Targeted and Focused Library Design in Compound Management
Pharma IQ spoke with Konrad Koehler, Principal Scientist at Karo Bio about the exploitation of privileged structures in the design of nuclear receptor targeted libraries.
Pharma IQ: What’s particularly new and exciting in this sector of the industry?
Konrad Koehler: Chemogenomics is an industrialized method which reuses compounds, assays and knowledge to efficiently drive drug discovery within a particular target family. Large integrated pharmaceutical companies have become target agnostic and increasingly rely on small biotech companies to provide expertise in specific target families.These industry trends provide an opportunity for specialized target family companies that can deliver innovative drug candidates to fill big pharma’s drug development pipeline.

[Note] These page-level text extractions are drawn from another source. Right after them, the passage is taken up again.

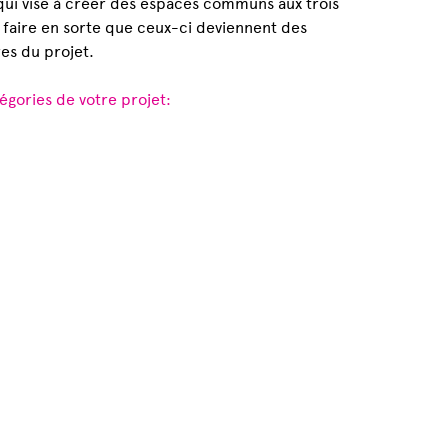
qui vise à créer des espaces communs aux trois
faire en sorte que ceux-ci deviennent des
res du projet.
égories de votre projet:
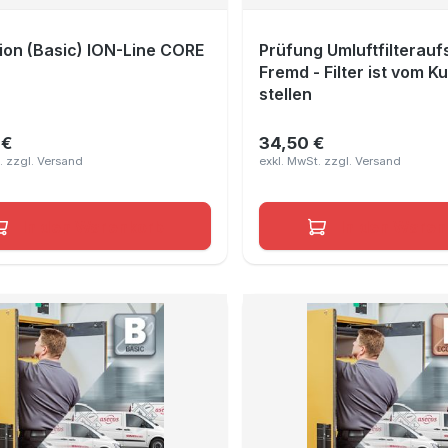
ion (Basic) ION-Line CORE
Prüfung Umluftfilterauf
Fremd - Filter ist vom 
stellen
 €
34,50 €
er Preis:
Regulärer Preis:
In den Warenkorb
In den Waren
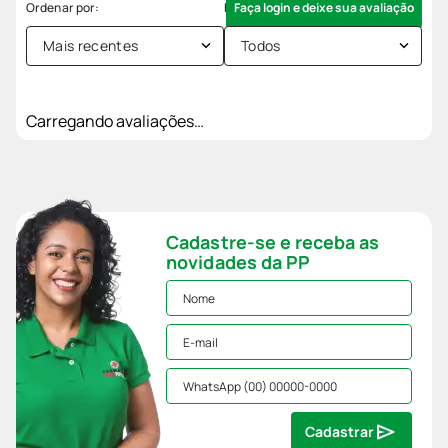
Faça login e deixe sua avaliação
Mais recentes
Todos
Carregando avaliações…
Cadastre-se e receba as
novidades da PP
Cadastrar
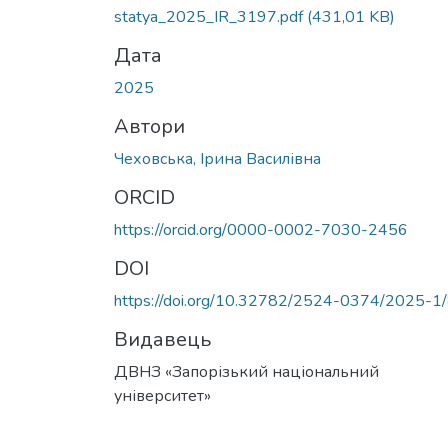
statya_2025_IR_3197.pdf
(431,01 KB)
Дата
2025
Автори
Чеховська, Ірина Василівна
ORCID
https://orcid.org/0000-0002-7030-2456
DOI
https://doi.org/10.32782/2524-0374/2025-1
Видавець
ДВНЗ «Запорізький національний
університет»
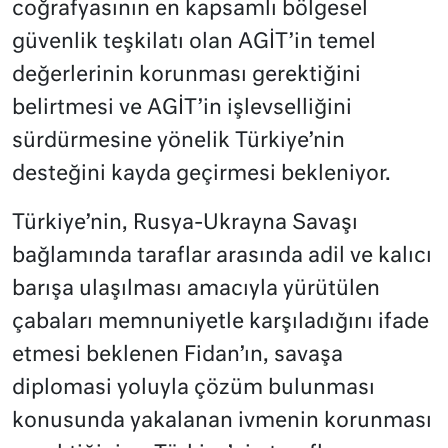
coğrafyasının en kapsamlı bölgesel
güvenlik teşkilatı olan AGİT’in temel
değerlerinin korunması gerektiğini
belirtmesi ve AGİT’in işlevselliğini
sürdürmesine yönelik Türkiye’nin
desteğini kayda geçirmesi bekleniyor.
Türkiye’nin, Rusya-Ukrayna Savaşı
bağlamında taraflar arasında adil ve kalıcı
barışa ulaşılması amacıyla yürütülen
çabaları memnuniyetle karşıladığını ifade
etmesi beklenen Fidan’ın, savaşa
diplomasi yoluyla çözüm bulunması
konusunda yakalanan ivmenin korunması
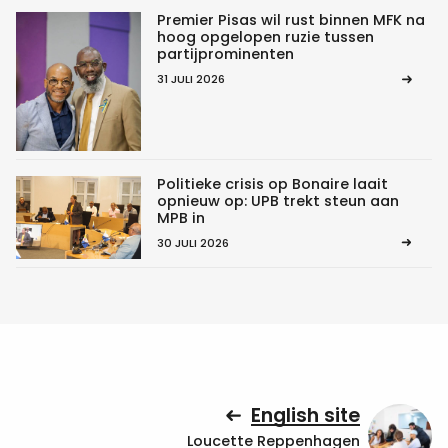
Premier Pisas wil rust binnen MFK na
hoog opgelopen ruzie tussen
partijprominenten
31 JULI 2026
Politieke crisis op Bonaire laait
opnieuw op: UPB trekt steun aan
MPB in
30 JULI 2026
English site
Loucette Reppenhagen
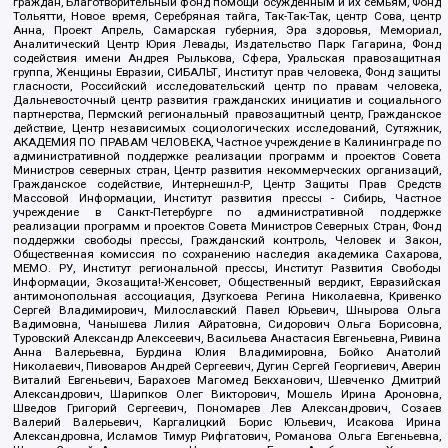
граждан, Благотворительный фонд помощи осужденным и их семьям, Фонд
Тольятти, Новое время, Серебряная тайга, Так-Так-Так, центр Сова, центр
Анна, Проект Апрель, Самарская губерния, Эра здоровья, Мемориал,
Аналитический Центр Юрия Левады, Издательство Парк Гагарина, Фонд
содействия имени Андрея Рылькова, Сфера, Уральская правозащитная
группа, Женщины Евразии, СИБАЛЬТ, Институт прав человека, Фонд защиты
гласности, Российский исследовательский центр по правам человека,
Дальневосточный центр развития гражданских инициатив и социального
партнерства, Пермский региональный правозащитный центр, Гражданское
действие, Центр независимых социологических исследований, Сутяжник,
АКАДЕМИЯ ПО ПРАВАМ ЧЕЛОВЕКА, Частное учреждение в Калининграде по
административной поддержке реализации программ и проектов Совета
Министров северных стран, Центр развития некоммерческих организаций,
Гражданское содействие, Интернешнл-Р, Центр Защиты Прав Средств
Массовой Информации, Институт развития прессы - Сибирь, Частное
учреждение в Санкт-Петербурге по административной поддержке
реализации программ и проектов Совета Министров Северных Стран, Фонд
поддержки свободы прессы, Гражданский контроль, Человек и Закон,
Общественная комиссия по сохранению наследия академика Сахарова,
МЕМО. РУ, Институт региональной прессы, Институт Развития Свободы
Информации, Экозащита!-Женсовет, Общественный вердикт, Евразийская
антимонопольная ассоциация, Дзугкоева Регина Николаевна, Кривенко
Сергей Владимирович, Милославский Павел Юрьевич, Шнырова Ольга
Вадимовна, Чанышева Лилия Айратовна, Сидорович Ольга Борисовна,
Туровский Александр Алексеевич, Васильева Анастасия Евгеньевна, Ривина
Анна Валерьевна, Бурдина Юлия Владимировна, Бойко Анатолий
Николаевич, Пивоваров Андрей Сергеевич, Дугин Сергей Георгиевич, Аверин
Виталий Евгеньевич, Барахоев Магомед Бекханович, Шевченко Дмитрий
Александрович, Шарипков Олег Викторович, Мошель Ирина Ароновна,
Шведов Григорий Сергеевич, Пономарев Лев Александрович, Созаев
Валерий Валерьевич, Каргалицкий Борис Юльевич, Исакова Ирина
Александровна, Исламов Тимур Рифгатович, Романова Ольга Евгеньевна,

Karo Bio is a drug discovery and development company that works within the field of nuclear receptors. We have adopted a chemogenomics approach where we opportunistically explore the nuclear receptor target family through library screening. Medicinal chemistry optimization of the resulting screening hits is then used to develop drug candidates that address a broad range of therapeutic indications.

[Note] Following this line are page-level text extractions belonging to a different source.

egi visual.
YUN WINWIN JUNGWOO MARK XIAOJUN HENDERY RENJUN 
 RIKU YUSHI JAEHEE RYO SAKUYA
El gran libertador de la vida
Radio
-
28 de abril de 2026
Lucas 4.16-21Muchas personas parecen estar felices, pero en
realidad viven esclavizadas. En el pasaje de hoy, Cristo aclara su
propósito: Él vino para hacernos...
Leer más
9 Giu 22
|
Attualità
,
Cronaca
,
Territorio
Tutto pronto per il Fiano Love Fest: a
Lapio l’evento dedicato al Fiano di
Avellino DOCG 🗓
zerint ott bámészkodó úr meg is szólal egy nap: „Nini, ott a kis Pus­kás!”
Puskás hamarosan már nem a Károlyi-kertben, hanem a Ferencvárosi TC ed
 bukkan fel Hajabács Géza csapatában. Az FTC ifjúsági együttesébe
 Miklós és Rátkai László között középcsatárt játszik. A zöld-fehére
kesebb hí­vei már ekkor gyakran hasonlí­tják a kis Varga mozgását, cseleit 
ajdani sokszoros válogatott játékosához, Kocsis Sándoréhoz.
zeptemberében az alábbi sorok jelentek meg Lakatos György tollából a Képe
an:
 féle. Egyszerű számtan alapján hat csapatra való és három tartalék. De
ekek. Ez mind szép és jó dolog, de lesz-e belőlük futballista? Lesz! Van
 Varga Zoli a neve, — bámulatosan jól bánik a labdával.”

Pharma IQ: Can you tell us a little about the work that you are doing at Karo Bio in Library Design?
Konrad Koehler: As the starting point for drug discovery, our screening library is one of our primary assets. Through a combination of compounds synthesized for previous nuclear receptor projects, serendipitous discovery of privileged core structures that bind to multiple nuclear receptors, and augmentation of our screening library by systematic expansion of these privileged cores, we have produced a targeted nuclear receptor screening library that provides good coverage of the entire nuclear receptor family as well as a rich source of screening hits for previously unexplored members of the family.

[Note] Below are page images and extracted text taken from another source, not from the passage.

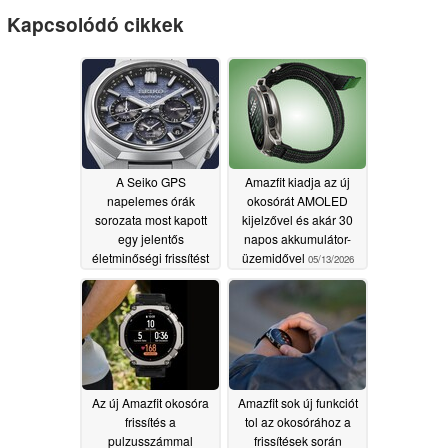
Kapcsolódó cikkek
A Seiko GPS
Amazfit kiadja az új
napelemes órák
okosórát AMOLED
sorozata most kapott
kijelzővel és akár 30
egy jelentős
napos akkumulátor-
életminőségi frissítést
üzemidővel
05/13/2026
05/13/2026
Az új Amazfit okosóra
Amazfit sok új funkciót
frissítés a
tol az okosórához a
pulzusszámmal
frissítések során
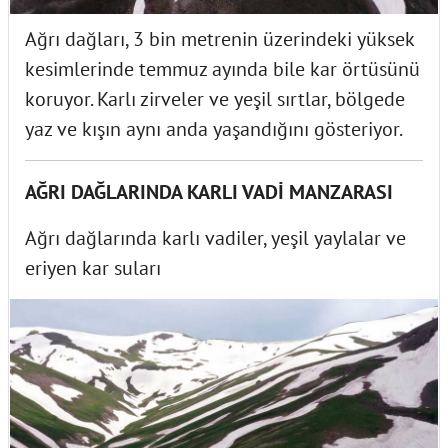
Ağrı dağları, 3 bin metrenin üzerindeki yüksek
kesimlerinde temmuz ayında bile kar örtüsünü
koruyor. Karlı zirveler ve yeşil sırtlar, bölgede
yaz ve kışın aynı anda yaşandığını gösteriyor.
AĞRI DAĞLARINDA KARLI VADİ MANZARASI
Ağrı dağlarında karlı vadiler, yeşil yaylalar ve
eriyen kar suları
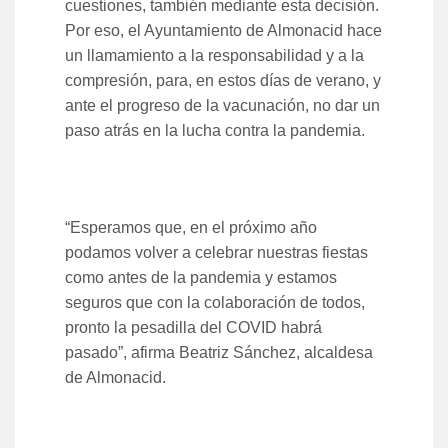
cuestiones, también mediante esta decisión.
Por eso, el Ayuntamiento de Almonacid hace
un llamamiento a la responsabilidad y a la
compresión, para, en estos días de verano, y
ante el progreso de la vacunación, no dar un
paso atrás en la lucha contra la pandemia.
“Esperamos que, en el próximo año
podamos volver a celebrar nuestras fiestas
como antes de la pandemia y estamos
seguros que con la colaboración de todos,
pronto la pesadilla del COVID habrá
pasado”, afirma Beatriz Sánchez, alcaldesa
de Almonacid.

As part of this systematic expansion, we rely on crystallographic structures of representative members of the nuclear receptor family to rationally guide the design of an optimal screening library. An important criteria besides enhanced hit rates is the developability of the screening hits into leads with appropriate ADME characteristics. Because of the hydrophobic nature of nuclear receptor binding cavities, ligands that bind to these receptors also tend to be hydrophobic. Therefore we try to maximize available hydrogen bonding opportunities as revealed by the crystallographic structures to increase the water solubility of the compounds in our screening collection.
Pharma IQ: Can you perhaps tell us a little about your role in the exploitation of privileged structures in the design of nuclear receptor targeted libraries?
Konrad Koehler: My main role at Karo Bio has been structure guided optimization of nuclear receptor screening hits into leads and lead optimization. As the amount of screening (and counter screening) data and crystallographic structures has steadily increased over years, this has provided me an exciting opportunity to increase my focus on rational optimization of our screening library.
Konrad Koehler: We already have achieved high hit rates and good coverage within the nuclear receptor family. The next hurdle is to provide screening compounds with enhanced selectivity for individual targets within the nuclear receptor family and also selectivity for nuclear receptors vs. other target families such as GPCRs, ion channels, kinases, and proteases. Identification of privileged structures that are inherently selective for the nuclear receptor family is one path that we are actively pursuing. Filtering using multi category Bayesian models trained on broad screening panels is another possible solution.
Konrad Koehler: Exchanging ideas with colleagues from other companies. We have learned a few things that work well with nuclear receptors, but there are clearly lessons to be learned from other target families as well as alternative technological approaches.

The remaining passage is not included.